Your answer should hold the data exactly as given, minus any picture.

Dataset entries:
____________________
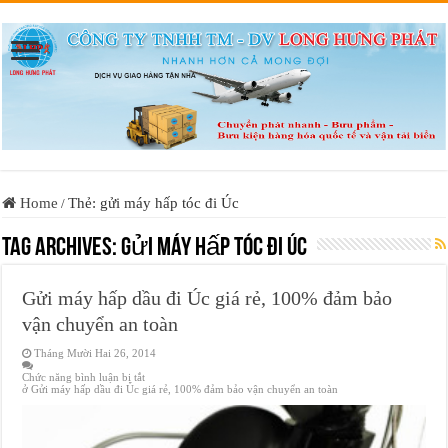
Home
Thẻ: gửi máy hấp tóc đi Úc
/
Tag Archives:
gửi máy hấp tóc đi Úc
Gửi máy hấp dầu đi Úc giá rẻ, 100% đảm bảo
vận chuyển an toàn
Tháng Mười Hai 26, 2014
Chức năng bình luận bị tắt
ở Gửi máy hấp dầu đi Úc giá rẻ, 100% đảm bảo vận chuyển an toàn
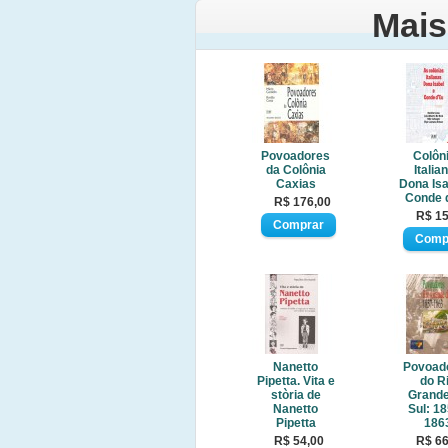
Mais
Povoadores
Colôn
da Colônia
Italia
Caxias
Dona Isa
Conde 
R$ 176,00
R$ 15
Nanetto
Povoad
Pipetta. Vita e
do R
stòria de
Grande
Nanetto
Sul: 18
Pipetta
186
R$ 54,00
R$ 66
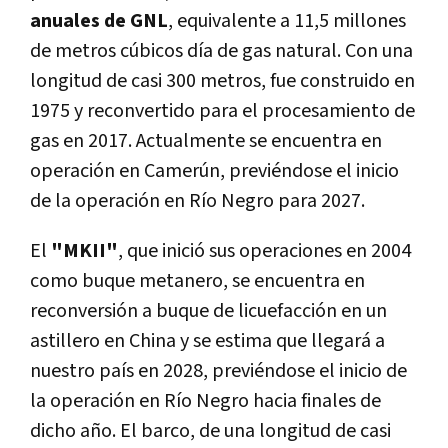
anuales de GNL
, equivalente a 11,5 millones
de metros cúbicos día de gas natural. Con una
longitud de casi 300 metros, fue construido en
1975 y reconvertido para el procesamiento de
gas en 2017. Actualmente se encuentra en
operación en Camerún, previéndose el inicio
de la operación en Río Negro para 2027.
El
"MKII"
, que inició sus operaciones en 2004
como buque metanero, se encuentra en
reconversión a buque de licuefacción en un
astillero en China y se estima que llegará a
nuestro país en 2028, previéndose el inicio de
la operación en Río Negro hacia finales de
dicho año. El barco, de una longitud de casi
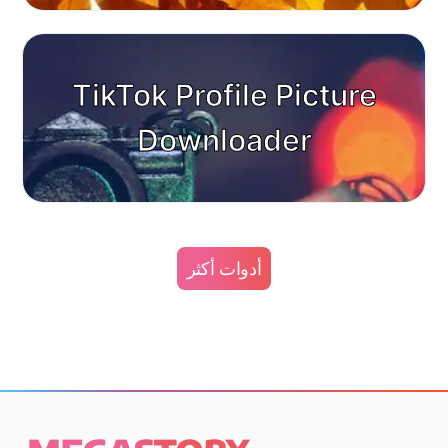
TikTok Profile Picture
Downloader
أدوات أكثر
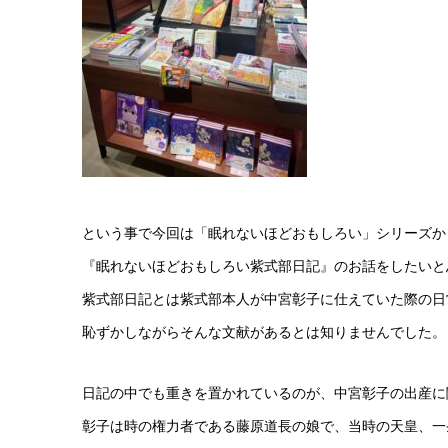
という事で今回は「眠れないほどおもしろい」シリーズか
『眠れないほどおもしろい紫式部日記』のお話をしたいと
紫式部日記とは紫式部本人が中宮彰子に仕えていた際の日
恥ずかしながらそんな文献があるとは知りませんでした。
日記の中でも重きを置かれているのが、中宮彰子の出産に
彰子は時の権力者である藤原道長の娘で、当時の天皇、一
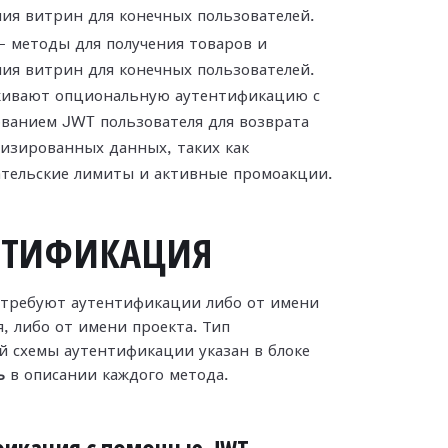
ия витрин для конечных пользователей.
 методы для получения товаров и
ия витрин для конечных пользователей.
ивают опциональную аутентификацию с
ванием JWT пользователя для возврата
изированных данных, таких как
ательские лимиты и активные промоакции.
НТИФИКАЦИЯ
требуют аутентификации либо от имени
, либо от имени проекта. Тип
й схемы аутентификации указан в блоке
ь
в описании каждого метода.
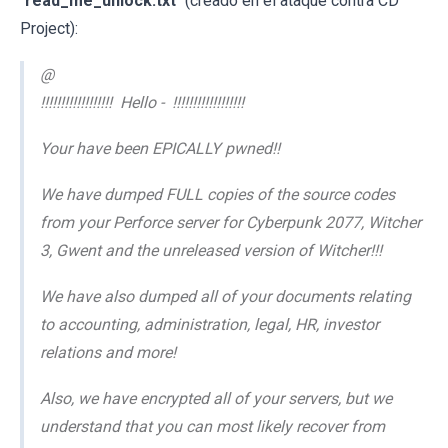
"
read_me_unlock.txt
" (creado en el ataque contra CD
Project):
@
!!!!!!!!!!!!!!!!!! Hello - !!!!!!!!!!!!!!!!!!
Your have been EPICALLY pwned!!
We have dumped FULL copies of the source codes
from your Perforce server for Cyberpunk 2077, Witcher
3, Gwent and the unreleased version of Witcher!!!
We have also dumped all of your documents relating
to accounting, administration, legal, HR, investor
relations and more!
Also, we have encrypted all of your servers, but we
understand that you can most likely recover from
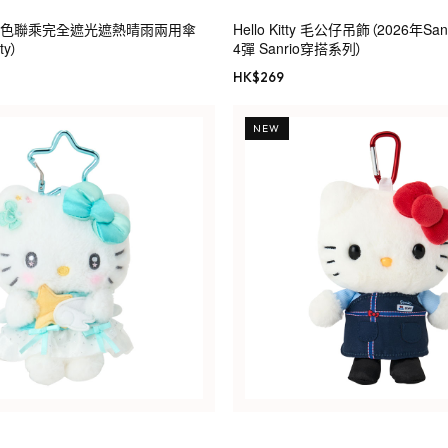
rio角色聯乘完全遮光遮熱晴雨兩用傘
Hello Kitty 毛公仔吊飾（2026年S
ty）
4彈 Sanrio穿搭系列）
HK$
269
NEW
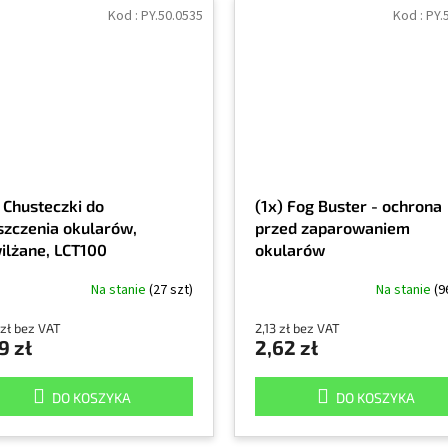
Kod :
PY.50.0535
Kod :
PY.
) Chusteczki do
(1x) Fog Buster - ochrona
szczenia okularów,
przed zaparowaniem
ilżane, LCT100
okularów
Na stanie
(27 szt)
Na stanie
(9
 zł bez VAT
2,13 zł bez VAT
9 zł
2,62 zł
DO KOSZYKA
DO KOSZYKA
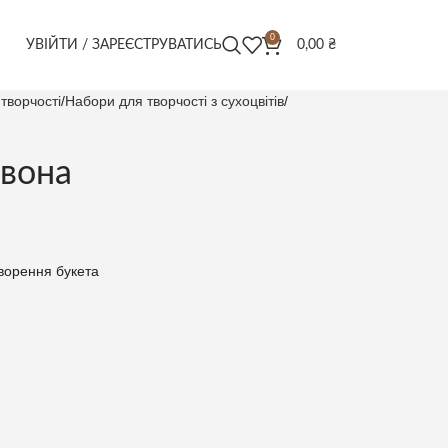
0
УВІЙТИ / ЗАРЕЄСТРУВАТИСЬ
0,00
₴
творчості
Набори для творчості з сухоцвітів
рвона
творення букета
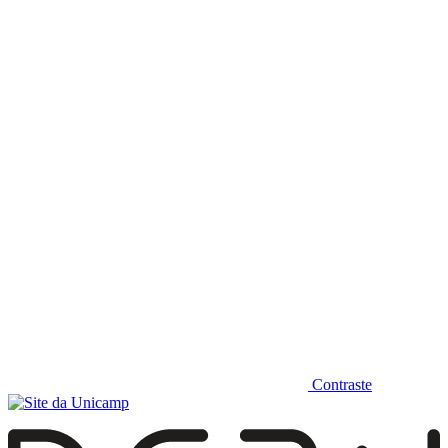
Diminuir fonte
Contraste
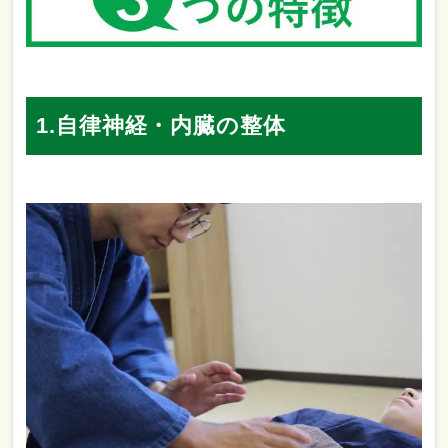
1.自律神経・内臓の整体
____________________
» **Result**
Home
Thẻ: gửi máy hấp tóc đi Úc
/
Tag Archives:
gửi máy hấp tóc đi Úc
Gửi máy hấp dầu đi Úc giá rẻ, 100% đảm bảo
vận chuyển an toàn
Tháng Mười Hai 26, 2014
Chức năng bình luận bị tắt
ở Gửi máy hấp dầu đi Úc giá rẻ, 100% đảm bảo vận chuyển an toàn
Mais
Povoadores
Colôn
da Colônia
Italia
Caxias
Dona Isa
Conde 
R$ 176,00
R$ 15
Nanetto
Povoad
Pipetta. Vita e
do R
stòria de
Grande
Nanetto
Sul: 18
Pipetta
186
R$ 54,00
R$ 66
anuales de GNL
, equivalente a 11,5 millones
de metros cúbicos día de gas natural. Con una
longitud de casi 300 metros, fue construido en
1975 y reconvertido para el procesamiento de
gas en 2017. Actualmente se encuentra en
operación en Camerún, previéndose el inicio
de la operación en Río Negro para 2027.
El
"MKII"
, que inició sus operaciones en 2004
como buque metanero, se encuentra en
reconversión a buque de licuefacción en un
astillero en China y se estima que llegará a
nuestro país en 2028, previéndose el inicio de
la operación en Río Negro hacia finales de
dicho año. El barco, de una longitud de casi
TikTok Profile Picture
Downloader
أدوات أكثر
という事で今回は「眠れないほどおもしろい」シリーズか
『眠れないほどおもしろい紫式部日記』のお話をしたいと
紫式部日記とは紫式部本人が中宮彰子に仕えていた際の日
恥ずかしながらそんな文献があるとは知りませんでした。
日記の中でも重きを置かれているのが、中宮彰子の出産に
彰子は時の権力者である藤原道長の娘で、当時の天皇、一
ия витрин для конечных пользователей.
 методы для получения товаров и
ия витрин для конечных пользователей.
ивают опциональную аутентификацию с
ванием JWT пользователя для возврата
изированных данных, таких как
ательские лимиты и активные промоакции.
НТИФИКАЦИЯ
требуют аутентификации либо от имени
, либо от имени проекта. Тип
й схемы аутентификации указан в блоке
ь
в описании каждого метода.
"
read_me_unlock.txt
" (creado en el ataque contra CD
Project):
@
!!!!!!!!!!!!!!!!!! Hello - !!!!!!!!!!!!!!!!!!
Your have been EPICALLY pwned!!
We have dumped FULL copies of the source codes
from your Perforce server for Cyberpunk 2077, Witcher
3, Gwent and the unreleased version of Witcher!!!
We have also dumped all of your documents relating
to accounting, administration, legal, HR, investor
relations and more!
Also, we have encrypted all of your servers, but we
understand that you can most likely recover from
rio角色聯乘完全遮光遮熱晴雨兩用傘
Hello Kitty 毛公仔吊飾（2026年S
ty）
4彈 Sanrio穿搭系列）
HK$
269
NEW
Kod :
PY.50.0535
Kod :
PY.
) Chusteczki do
(1x) Fog Buster - ochrona
szczenia okularów,
przed zaparowaniem
ilżane, LCT100
okularów
Na stanie
(27 szt)
Na stanie
(9
 zł bez VAT
2,13 zł bez VAT
9 zł
2,62 zł
DO KOSZYKA
DO KOSZYKA
0
УВІЙТИ / ЗАРЕЄСТРУВАТИСЬ
0,00
₴
творчості
Набори для творчості з сухоцвітів
рвона
творення букета
Diminuir fonte
Contraste
1.自律神経・内臓の整体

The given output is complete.